#### [DATASET ENTRIES]
Content starts

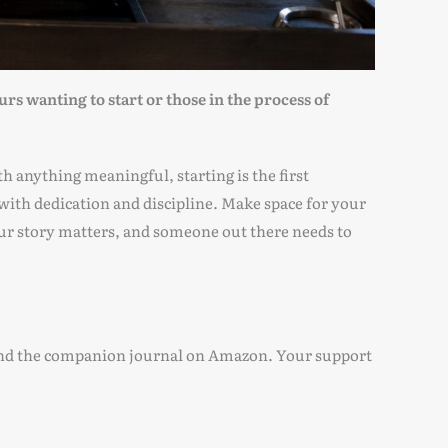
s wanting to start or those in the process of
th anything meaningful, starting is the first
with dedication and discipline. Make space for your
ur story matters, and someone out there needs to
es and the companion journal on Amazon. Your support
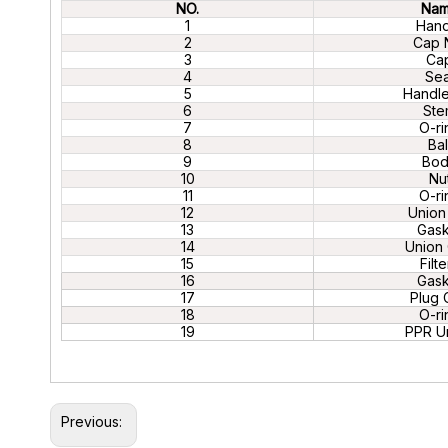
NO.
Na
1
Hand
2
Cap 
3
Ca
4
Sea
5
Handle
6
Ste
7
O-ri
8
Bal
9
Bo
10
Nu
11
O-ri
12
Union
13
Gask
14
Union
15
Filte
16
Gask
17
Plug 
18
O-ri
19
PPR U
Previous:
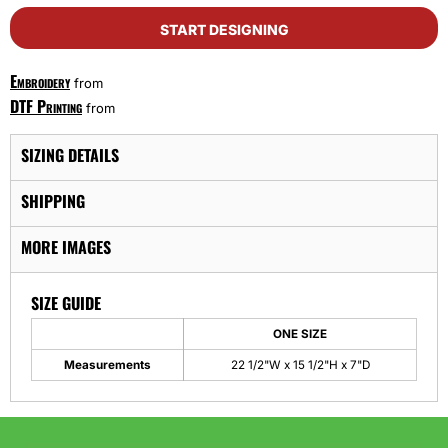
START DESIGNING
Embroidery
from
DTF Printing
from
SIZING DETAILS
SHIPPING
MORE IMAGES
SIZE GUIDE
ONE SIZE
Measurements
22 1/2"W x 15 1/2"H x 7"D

Content ends
Content starts

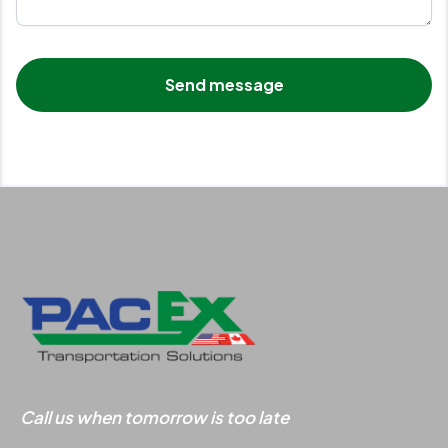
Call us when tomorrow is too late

Content ends
Content starts

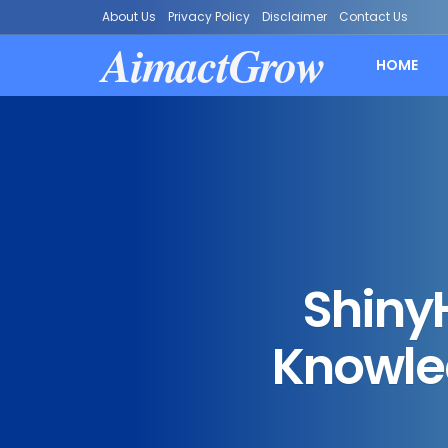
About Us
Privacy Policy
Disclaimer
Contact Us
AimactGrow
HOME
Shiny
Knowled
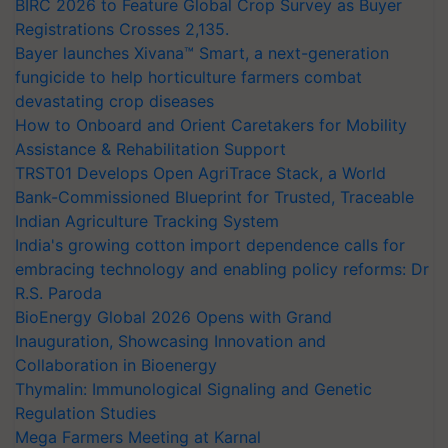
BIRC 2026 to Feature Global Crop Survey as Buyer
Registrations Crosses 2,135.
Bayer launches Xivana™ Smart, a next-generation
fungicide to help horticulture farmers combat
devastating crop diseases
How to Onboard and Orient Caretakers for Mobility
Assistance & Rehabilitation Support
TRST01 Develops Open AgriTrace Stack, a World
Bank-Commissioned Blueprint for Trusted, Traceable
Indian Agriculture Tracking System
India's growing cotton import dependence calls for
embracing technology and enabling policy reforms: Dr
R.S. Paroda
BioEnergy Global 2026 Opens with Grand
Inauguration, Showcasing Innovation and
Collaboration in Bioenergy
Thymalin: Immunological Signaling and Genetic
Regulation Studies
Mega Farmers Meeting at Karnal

Content ends

#### [EXERCISE AIM]
Identify the lines of the entries containing the string "Global". Copy each such line.

#### [RESULT FOR THIS TASK]
BIRC 2026 to Feature Global Crop Survey as Buyer
BioEnergy Global 2026 Opens with Grand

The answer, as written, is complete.